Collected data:
┄┄┄┄┄┄┄┄┄┄┄┄┄┄┄┄┄┄┄┄

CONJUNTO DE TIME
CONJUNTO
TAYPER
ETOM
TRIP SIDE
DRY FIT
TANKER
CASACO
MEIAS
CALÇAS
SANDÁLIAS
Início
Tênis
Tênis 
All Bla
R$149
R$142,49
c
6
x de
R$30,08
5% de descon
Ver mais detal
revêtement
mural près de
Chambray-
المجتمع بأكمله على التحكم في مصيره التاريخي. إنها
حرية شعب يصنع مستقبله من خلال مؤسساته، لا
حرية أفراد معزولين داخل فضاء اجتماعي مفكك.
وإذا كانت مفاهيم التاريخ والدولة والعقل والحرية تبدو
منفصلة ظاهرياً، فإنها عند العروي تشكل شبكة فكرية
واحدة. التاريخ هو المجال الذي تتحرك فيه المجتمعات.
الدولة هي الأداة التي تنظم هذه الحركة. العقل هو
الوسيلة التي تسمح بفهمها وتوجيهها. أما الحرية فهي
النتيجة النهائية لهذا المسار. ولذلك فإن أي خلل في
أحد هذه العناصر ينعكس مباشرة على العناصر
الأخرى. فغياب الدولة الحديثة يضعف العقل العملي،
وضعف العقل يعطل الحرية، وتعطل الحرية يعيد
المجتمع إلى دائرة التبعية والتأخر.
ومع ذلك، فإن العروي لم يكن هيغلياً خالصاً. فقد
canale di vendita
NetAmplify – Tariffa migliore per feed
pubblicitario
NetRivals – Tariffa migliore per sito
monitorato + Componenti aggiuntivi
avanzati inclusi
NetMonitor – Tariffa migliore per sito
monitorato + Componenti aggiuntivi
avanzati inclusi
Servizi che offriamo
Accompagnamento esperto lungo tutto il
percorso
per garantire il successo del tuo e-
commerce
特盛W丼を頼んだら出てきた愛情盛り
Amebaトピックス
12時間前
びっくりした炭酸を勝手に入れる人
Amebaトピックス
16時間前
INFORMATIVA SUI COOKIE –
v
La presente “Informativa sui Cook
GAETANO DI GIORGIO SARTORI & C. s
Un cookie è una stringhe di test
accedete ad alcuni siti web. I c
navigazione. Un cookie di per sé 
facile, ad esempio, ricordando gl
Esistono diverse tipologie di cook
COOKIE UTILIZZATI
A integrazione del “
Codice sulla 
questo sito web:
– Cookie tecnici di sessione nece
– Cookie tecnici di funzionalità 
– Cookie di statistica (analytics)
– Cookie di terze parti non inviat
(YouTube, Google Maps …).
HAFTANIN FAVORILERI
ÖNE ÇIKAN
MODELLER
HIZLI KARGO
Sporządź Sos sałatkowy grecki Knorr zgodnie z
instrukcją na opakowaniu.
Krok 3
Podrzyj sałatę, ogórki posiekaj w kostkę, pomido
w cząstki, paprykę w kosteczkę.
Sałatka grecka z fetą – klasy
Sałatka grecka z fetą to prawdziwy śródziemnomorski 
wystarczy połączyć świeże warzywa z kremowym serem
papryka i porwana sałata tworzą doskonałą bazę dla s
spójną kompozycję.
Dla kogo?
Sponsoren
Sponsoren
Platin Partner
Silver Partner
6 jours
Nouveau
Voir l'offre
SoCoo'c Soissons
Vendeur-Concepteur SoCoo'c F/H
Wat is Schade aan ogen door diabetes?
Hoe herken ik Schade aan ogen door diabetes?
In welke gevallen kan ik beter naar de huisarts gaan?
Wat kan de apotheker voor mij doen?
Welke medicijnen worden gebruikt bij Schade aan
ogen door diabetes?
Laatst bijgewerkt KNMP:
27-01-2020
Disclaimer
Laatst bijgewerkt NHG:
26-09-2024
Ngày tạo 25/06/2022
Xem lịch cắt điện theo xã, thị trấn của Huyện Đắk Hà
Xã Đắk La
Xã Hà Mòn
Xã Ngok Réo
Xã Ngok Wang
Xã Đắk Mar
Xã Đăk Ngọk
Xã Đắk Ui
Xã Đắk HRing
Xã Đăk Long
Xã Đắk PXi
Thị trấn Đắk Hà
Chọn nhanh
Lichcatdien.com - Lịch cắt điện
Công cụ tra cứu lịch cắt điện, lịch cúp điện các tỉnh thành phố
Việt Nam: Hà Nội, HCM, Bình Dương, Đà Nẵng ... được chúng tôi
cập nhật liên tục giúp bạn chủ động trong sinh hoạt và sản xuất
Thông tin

┄┄┄┄┄┄┄┄┄┄┄┄┄┄┄┄┄┄┄┄

TRY IT:
Each line in the entries above, starting at the line with "parti non inviat" and ending at the line with "Sałatka grecka z fetą to", is to be printed exactly, and only those lines.

REPLY:
– Cookie di terze parti non inviat
(YouTube, Google Maps …).
HAFTANIN FAVORILERI
ÖNE ÇIKAN
MODELLER
HIZLI KARGO
Sporządź Sos sałatkowy grecki Knorr zgodnie z
instrukcją na opakowaniu.
Krok 3
Podrzyj sałatę, ogórki posiekaj w kostkę, pomido
w cząstki, paprykę w kosteczkę.
Sałatka grecka z fetą – klasy
Sałatka grecka z fetą to prawdziwy śródziemnomorski 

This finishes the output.